UMass introduces new coach at Gillette Stadium
FOXBOROUGH, Mass. (AP)
At a much-hyped and heavily attended press conference in the bowels of Gillette Stadium on Thursday, UMass announced that Notre Dame offensive coordinator Charley Molnar is the new coach of the Minutemen.
Molnar, 50, joins the program in time for its jump to the Football Bowl Subdivision next season.
After serving four years at Cincinnati and the last two at Notre Dame, both under coach Brian Kelly, Molnar will take over a program that will be a member of the Mid-American Conference next season.
With Molnar, the Fighting Irish went 8-4 this season and will play Florida State in the Champs Sports Bowl later this month. Molnar is also the Irish's quarterbacks coach.
''UMass has a vision to be greater than what it is today. I wanted to be involved in a program from the ground up,'' Molnar said at the home of the New England Patriots. ''Some people like to be caretakers of college football programs. I've always envisioned myself to be a builder. I want to come in and help to build something from the ground up.''
He certainly has his work cut out for him.
With 28 years of coaching experience but none in the head coaching capacity, Molnar inherits the daunting task of ushering in a new era at UMass, formerly a giant in the land of the Football Championship Subdivision. Had UMass remained in the Colonial Athletic Conference, though, Molnar said he would not have been interested.
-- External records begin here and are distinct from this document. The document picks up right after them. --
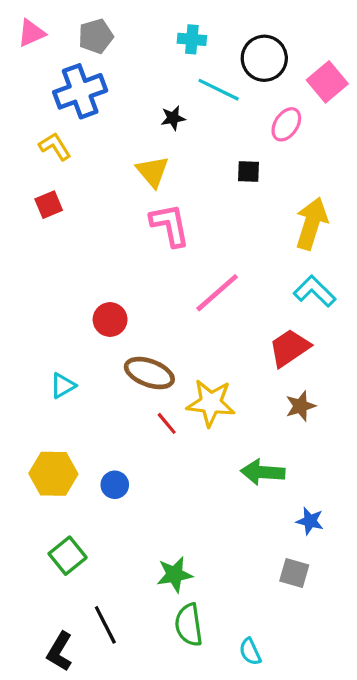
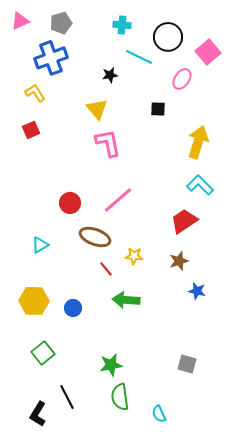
pink line: (217, 293) -> (118, 200), moved
yellow star: (211, 403) -> (134, 256), size x0.6
brown star: (300, 406) -> (179, 261), moved
green arrow: (263, 472) -> (126, 300), moved
blue star: (310, 521) -> (197, 291), moved

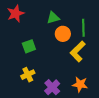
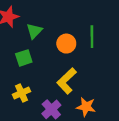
green triangle: (53, 18) -> (34, 31), moved, turned -32
yellow L-shape: (78, 51) -> (67, 81), moved

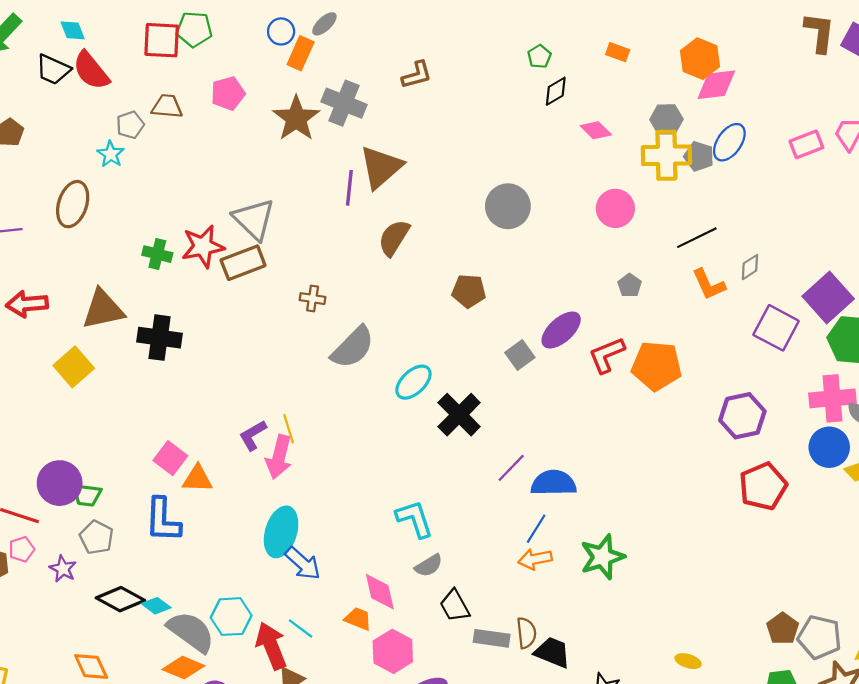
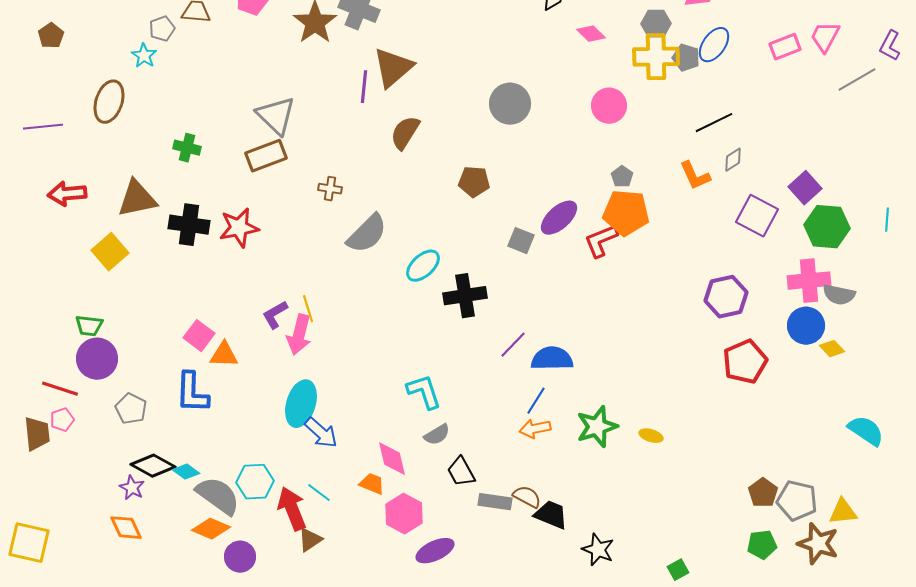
black line: (697, 238) -> (714, 123), moved
red star: (203, 246) -> (239, 228), moved
purple square: (828, 297) -> (805, 188), size x0.7
gray square: (520, 355) -> (521, 241), turned -32
orange pentagon: (657, 366) -> (626, 213), moved
black cross: (459, 415) -> (465, 296), turned 36
green trapezoid: (87, 495) -> (89, 326), moved
purple star: (63, 569) -> (132, 488), moved
brown semicircle: (526, 633) -> (527, 497), turned -56
yellow ellipse: (688, 661) -> (651, 436), moved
''I don't look at UMass football as being Massachusetts' football team,'' he said. ''I look at UMass football as being New England's team. There's no reason why we cannot be the No. 1 Division-I team in New England. That's our goal.
''And we're going to get there.''
Boston College of the ACC, surely, will have a say in that matter. So, too, will UConn, of the Big East.
But give credit to UMass for thinking big.
In addition to switching divisions, conferences and coaches, the Minutemen will move stadiums, too. UMass signed a five-year contract with Gillette Stadium to play its home games at the 68,756-seat venue.
''As far as playing at Gillette,'' Molnar said, ''that was a standard to me that this wants to be a big-time football program.''
Patriots safety James Ihedigbo, who played for UMass from 2002-06 and is one of the few Minutemen playing in the NFL today, said blueprints have been in the works for this announcement since his days in Amherst.
''We knew that was our goal,'' he said. ''That's what we were playing for. That we could pave the way for other guys to come in and experience that, and essentially to put UMass on the map. And here we are.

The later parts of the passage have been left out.